### Given records

= = =

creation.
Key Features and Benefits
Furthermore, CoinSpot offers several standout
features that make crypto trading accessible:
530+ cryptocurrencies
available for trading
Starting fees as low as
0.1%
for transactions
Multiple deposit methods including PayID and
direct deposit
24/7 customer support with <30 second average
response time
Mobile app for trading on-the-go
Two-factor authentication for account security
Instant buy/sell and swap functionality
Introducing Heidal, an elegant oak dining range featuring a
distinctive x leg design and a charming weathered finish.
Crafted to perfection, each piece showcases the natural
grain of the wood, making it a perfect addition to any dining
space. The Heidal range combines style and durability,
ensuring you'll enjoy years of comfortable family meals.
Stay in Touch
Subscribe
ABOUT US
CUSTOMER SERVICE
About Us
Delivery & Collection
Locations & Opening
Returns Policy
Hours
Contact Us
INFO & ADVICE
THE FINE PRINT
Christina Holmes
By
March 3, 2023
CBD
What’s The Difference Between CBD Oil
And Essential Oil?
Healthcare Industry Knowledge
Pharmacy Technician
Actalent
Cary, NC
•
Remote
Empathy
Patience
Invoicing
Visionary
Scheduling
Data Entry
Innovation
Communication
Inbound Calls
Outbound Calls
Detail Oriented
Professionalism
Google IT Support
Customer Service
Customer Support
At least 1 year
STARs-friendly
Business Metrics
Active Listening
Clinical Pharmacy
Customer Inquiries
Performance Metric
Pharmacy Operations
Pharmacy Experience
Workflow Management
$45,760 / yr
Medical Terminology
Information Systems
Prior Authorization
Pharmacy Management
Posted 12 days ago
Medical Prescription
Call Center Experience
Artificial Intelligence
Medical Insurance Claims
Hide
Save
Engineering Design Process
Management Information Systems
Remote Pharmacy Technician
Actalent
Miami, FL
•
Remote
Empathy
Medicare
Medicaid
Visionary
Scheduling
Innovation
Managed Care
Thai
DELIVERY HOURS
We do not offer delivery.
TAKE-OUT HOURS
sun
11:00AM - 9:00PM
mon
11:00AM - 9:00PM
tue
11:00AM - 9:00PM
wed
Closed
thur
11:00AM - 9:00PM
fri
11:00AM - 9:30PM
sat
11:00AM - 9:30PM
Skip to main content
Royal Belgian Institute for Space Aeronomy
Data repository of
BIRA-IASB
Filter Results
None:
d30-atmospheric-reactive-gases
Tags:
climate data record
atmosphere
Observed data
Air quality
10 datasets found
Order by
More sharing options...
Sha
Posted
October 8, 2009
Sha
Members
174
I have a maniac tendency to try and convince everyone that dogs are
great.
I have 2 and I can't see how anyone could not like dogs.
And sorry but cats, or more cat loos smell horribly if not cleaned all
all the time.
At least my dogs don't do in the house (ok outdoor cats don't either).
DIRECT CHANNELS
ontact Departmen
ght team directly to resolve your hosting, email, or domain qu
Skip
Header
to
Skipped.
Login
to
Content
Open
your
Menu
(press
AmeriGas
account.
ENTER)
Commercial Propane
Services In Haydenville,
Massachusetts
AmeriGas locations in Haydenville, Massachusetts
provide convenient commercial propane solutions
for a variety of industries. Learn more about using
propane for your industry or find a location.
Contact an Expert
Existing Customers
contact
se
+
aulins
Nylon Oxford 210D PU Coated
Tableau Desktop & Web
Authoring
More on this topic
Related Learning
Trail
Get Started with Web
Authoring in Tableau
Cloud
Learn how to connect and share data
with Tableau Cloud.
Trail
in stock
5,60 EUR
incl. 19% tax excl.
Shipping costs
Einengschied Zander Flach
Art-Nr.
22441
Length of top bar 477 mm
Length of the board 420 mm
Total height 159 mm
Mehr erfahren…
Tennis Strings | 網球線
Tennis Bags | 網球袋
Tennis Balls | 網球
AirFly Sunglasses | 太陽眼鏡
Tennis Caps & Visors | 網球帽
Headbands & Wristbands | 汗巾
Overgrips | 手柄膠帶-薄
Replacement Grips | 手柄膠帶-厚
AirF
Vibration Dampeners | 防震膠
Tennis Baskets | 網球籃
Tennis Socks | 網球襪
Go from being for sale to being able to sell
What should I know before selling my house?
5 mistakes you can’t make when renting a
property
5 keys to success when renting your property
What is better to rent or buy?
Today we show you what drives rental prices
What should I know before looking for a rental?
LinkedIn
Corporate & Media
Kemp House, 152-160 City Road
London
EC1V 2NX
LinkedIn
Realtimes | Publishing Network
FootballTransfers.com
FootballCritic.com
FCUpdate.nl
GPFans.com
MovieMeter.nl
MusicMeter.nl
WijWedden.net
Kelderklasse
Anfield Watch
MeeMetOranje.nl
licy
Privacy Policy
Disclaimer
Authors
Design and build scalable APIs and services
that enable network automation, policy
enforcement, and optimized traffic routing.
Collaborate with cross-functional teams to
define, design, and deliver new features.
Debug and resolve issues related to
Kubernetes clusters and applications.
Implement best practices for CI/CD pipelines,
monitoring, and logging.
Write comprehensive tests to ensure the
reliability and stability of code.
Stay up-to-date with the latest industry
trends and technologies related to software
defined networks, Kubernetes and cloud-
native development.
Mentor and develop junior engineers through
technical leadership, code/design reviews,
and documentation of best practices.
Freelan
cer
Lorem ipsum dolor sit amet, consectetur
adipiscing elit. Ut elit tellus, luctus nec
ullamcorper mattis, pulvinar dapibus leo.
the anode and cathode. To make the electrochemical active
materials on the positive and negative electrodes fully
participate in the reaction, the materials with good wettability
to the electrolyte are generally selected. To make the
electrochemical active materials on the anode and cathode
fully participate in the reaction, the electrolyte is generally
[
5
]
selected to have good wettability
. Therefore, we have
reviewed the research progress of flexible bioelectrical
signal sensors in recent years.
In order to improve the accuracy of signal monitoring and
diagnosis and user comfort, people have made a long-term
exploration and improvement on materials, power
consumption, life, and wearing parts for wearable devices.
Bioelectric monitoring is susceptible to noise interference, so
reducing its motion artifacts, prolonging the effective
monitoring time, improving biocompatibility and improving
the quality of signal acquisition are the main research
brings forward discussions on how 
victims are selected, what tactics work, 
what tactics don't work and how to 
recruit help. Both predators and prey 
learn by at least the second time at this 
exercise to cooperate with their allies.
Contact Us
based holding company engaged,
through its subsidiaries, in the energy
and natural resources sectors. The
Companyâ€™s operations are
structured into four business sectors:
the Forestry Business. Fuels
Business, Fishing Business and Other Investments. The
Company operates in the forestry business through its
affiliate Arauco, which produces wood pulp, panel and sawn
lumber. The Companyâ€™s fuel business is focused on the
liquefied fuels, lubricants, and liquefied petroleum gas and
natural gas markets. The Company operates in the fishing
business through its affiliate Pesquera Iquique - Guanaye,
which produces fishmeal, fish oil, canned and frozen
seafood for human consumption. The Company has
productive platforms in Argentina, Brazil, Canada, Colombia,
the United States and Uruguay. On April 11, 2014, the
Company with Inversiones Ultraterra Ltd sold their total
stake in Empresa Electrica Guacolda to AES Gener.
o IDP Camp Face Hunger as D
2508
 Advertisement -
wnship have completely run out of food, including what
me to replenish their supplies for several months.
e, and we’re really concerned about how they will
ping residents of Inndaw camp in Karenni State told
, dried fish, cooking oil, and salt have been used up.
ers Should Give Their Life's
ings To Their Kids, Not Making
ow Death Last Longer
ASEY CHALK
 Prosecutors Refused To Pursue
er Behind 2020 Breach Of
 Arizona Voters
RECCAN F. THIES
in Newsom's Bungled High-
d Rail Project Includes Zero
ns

= = =

### What is needed
Give the records above again in full, keeping every character unchanged.

### Task result
creation.
Key Features and Benefits
Furthermore, CoinSpot offers several standout
features that make crypto trading accessible:
530+ cryptocurrencies
available for trading
Starting fees as low as
0.1%
for transactions
Multiple deposit methods including PayID and
direct deposit
24/7 customer support with <30 second average
response time
Mobile app for trading on-the-go
Two-factor authentication for account security
Instant buy/sell and swap functionality
Introducing Heidal, an elegant oak dining range featuring a
distinctive x leg design and a charming weathered finish.
Crafted to perfection, each piece showcases the natural
grain of the wood, making it a perfect addition to any dining
space. The Heidal range combines style and durability,
ensuring you'll enjoy years of comfortable family meals.
Stay in Touch
Subscribe
ABOUT US
CUSTOMER SERVICE
About Us
Delivery & Collection
Locations & Opening
Returns Policy
Hours
Contact Us
INFO & ADVICE
THE FINE PRINT
Christina Holmes
By
March 3, 2023
CBD
What’s The Difference Between CBD Oil
And Essential Oil?
Healthcare Industry Knowledge
Pharmacy Technician
Actalent
Cary, NC
•
Remote
Empathy
Patience
Invoicing
Visionary
Scheduling
Data Entry
Innovation
Communication
Inbound Calls
Outbound Calls
Detail Oriented
Professionalism
Google IT Support
Customer Service
Customer Support
At least 1 year
STARs-friendly
Business Metrics
Active Listening
Clinical Pharmacy
Customer Inquiries
Performance Metric
Pharmacy Operations
Pharmacy Experience
Workflow Management
$45,760 / yr
Medical Terminology
Information Systems
Prior Authorization
Pharmacy Management
Posted 12 days ago
Medical Prescription
Call Center Experience
Artificial Intelligence
Medical Insurance Claims
Hide
Save
Engineering Design Process
Management Information Systems
Remote Pharmacy Technician
Actalent
Miami, FL
•
Remote
Empathy
Medicare
Medicaid
Visionary
Scheduling
Innovation
Managed Care
Thai
DELIVERY HOURS
We do not offer delivery.
TAKE-OUT HOURS
sun
11:00AM - 9:00PM
mon
11:00AM - 9:00PM
tue
11:00AM - 9:00PM
wed
Closed
thur
11:00AM - 9:00PM
fri
11:00AM - 9:30PM
sat
11:00AM - 9:30PM
Skip to main content
Royal Belgian Institute for Space Aeronomy
Data repository of
BIRA-IASB
Filter Results
None:
d30-atmospheric-reactive-gases
Tags:
climate data record
atmosphere
Observed data
Air quality
10 datasets found
Order by
More sharing options...
Sha
Posted
October 8, 2009
Sha
Members
174
I have a maniac tendency to try and convince everyone that dogs are
great.
I have 2 and I can't see how anyone could not like dogs.
And sorry but cats, or more cat loos smell horribly if not cleaned all
all the time.
At least my dogs don't do in the house (ok outdoor cats don't either).
DIRECT CHANNELS
ontact Departmen
ght team directly to resolve your hosting, email, or domain qu
Skip
Header
to
Skipped.
Login
to
Content
Open
your
Menu
(press
AmeriGas
account.
ENTER)
Commercial Propane
Services In Haydenville,
Massachusetts
AmeriGas locations in Haydenville, Massachusetts
provide convenient commercial propane solutions
for a variety of industries. Learn more about using
propane for your industry or find a location.
Contact an Expert
Existing Customers
contact
se
+
aulins
Nylon Oxford 210D PU Coated
Tableau Desktop & Web
Authoring
More on this topic
Related Learning
Trail
Get Started with Web
Authoring in Tableau
Cloud
Learn how to connect and share data
with Tableau Cloud.
Trail
in stock
5,60 EUR
incl. 19% tax excl.
Shipping costs
Einengschied Zander Flach
Art-Nr.
22441
Length of top bar 477 mm
Length of the board 420 mm
Total height 159 mm
Mehr erfahren…
Tennis Strings | 網球線
Tennis Bags | 網球袋
Tennis Balls | 網球
AirFly Sunglasses | 太陽眼鏡
Tennis Caps & Visors | 網球帽
Headbands & Wristbands | 汗巾
Overgrips | 手柄膠帶-薄
Replacement Grips | 手柄膠帶-厚
AirF
Vibration Dampeners | 防震膠
Tennis Baskets | 網球籃
Tennis Socks | 網球襪
Go from being for sale to being able to sell
What should I know before selling my house?
5 mistakes you can’t make when renting a
property
5 keys to success when renting your property
What is better to rent or buy?
Today we show you what drives rental prices
What should I know before looking for a rental?
LinkedIn
Corporate & Media
Kemp House, 152-160 City Road
London
EC1V 2NX
LinkedIn
Realtimes | Publishing Network
FootballTransfers.com
FootballCritic.com
FCUpdate.nl
GPFans.com
MovieMeter.nl
MusicMeter.nl
WijWedden.net
Kelderklasse
Anfield Watch
MeeMetOranje.nl
licy
Privacy Policy
Disclaimer
Authors
Design and build scalable APIs and services
that enable network automation, policy
enforcement, and optimized traffic routing.
Collaborate with cross-functional teams to
define, design, and deliver new features.
Debug and resolve issues related to
Kubernetes clusters and applications.
Implement best practices for CI/CD pipelines,
monitoring, and logging.
Write comprehensive tests to ensure the
reliability and stability of code.
Stay up-to-date with the latest industry
trends and technologies related to software
defined networks, Kubernetes and cloud-
native development.
Mentor and develop junior engineers through
technical leadership, code/design reviews,
and documentation of best practices.
Freelan
cer
Lorem ipsum dolor sit amet, consectetur
adipiscing elit. Ut elit tellus, luctus nec
ullamcorper mattis, pulvinar dapibus leo.
the anode and cathode. To make the electrochemical active
materials on the positive and negative electrodes fully
participate in the reaction, the materials with good wettability
to the electrolyte are generally selected. To make the
electrochemical active materials on the anode and cathode
fully participate in the reaction, the electrolyte is generally
[
5
]
selected to have good wettability
. Therefore, we have
reviewed the research progress of flexible bioelectrical
signal sensors in recent years.
In order to improve the accuracy of signal monitoring and
diagnosis and user comfort, people have made a long-term
exploration and improvement on materials, power
consumption, life, and wearing parts for wearable devices.
Bioelectric monitoring is susceptible to noise interference, so
reducing its motion artifacts, prolonging the effective
monitoring time, improving biocompatibility and improving
the quality of signal acquisition are the main research
brings forward discussions on how 
victims are selected, what tactics work, 
what tactics don't work and how to 
recruit help. Both predators and prey 
learn by at least the second time at this 
exercise to cooperate with their allies.
Contact Us
based holding company engaged,
through its subsidiaries, in the energy
and natural resources sectors. The
Companyâ€™s operations are
structured into four business sectors:
the Forestry Business. Fuels
Business, Fishing Business and Other Investments. The
Company operates in the forestry business through its
affiliate Arauco, which produces wood pulp, panel and sawn
lumber. The Companyâ€™s fuel business is focused on the
liquefied fuels, lubricants, and liquefied petroleum gas and
natural gas markets. The Company operates in the fishing
business through its affiliate Pesquera Iquique - Guanaye,
which produces fishmeal, fish oil, canned and frozen
seafood for human consumption. The Company has
productive platforms in Argentina, Brazil, Canada, Colombia,
the United States and Uruguay. On April 11, 2014, the
Company with Inversiones Ultraterra Ltd sold their total
stake in Empresa Electrica Guacolda to AES Gener.
o IDP Camp Face Hunger as D
2508
 Advertisement -
wnship have completely run out of food, including what
me to replenish their supplies for several months.
e, and we’re really concerned about how they will
ping residents of Inndaw camp in Karenni State told
, dried fish, cooking oil, and salt have been used up.
ers Should Give Their Life's
ings To Their Kids, Not Making
ow Death Last Longer
ASEY CHALK
 Prosecutors Refused To Pursue
er Behind 2020 Breach Of
 Arizona Voters
RECCAN F. THIES
in Newsom's Bungled High-
d Rail Project Includes Zero
ns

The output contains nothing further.